— Task goal —
Your answer should consist of the lines holding "resolution", copied from the material below.

— Task material —

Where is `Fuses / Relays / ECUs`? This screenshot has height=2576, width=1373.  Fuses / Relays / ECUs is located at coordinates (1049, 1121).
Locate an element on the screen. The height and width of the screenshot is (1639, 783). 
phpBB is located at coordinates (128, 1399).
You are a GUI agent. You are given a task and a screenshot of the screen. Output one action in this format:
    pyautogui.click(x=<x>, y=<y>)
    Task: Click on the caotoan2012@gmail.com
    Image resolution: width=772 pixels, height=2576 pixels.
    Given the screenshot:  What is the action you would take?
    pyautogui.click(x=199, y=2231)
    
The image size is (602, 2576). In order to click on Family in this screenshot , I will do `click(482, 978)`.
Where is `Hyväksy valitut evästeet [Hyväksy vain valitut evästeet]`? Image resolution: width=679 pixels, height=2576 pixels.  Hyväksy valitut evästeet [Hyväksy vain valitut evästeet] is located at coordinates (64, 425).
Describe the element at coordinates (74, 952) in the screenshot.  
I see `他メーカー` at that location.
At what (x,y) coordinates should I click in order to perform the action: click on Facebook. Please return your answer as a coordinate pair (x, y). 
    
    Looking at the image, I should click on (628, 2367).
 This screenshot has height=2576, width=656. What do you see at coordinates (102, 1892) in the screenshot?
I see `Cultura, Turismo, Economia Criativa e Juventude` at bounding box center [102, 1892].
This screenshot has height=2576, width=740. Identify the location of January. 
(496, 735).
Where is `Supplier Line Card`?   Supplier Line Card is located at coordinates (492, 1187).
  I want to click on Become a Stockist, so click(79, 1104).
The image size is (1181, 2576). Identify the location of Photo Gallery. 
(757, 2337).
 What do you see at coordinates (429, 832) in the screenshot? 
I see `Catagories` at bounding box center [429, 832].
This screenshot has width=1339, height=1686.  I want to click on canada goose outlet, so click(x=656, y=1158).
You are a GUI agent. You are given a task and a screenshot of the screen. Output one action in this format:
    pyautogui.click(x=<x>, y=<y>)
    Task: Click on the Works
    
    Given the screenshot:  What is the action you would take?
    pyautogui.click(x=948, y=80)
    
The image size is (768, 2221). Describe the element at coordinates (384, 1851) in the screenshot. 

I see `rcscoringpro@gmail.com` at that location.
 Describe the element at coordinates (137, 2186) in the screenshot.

— Reply —
    Image resolution: width=772 pixels, height=2576 pixels.
Where is `Hyväksy valitut evästeet [Hyväksy vain valitut evästeet]`? Image resolution: width=679 pixels, height=2576 pixels.  Hyväksy valitut evästeet [Hyväksy vain valitut evästeet] is located at coordinates (64, 425).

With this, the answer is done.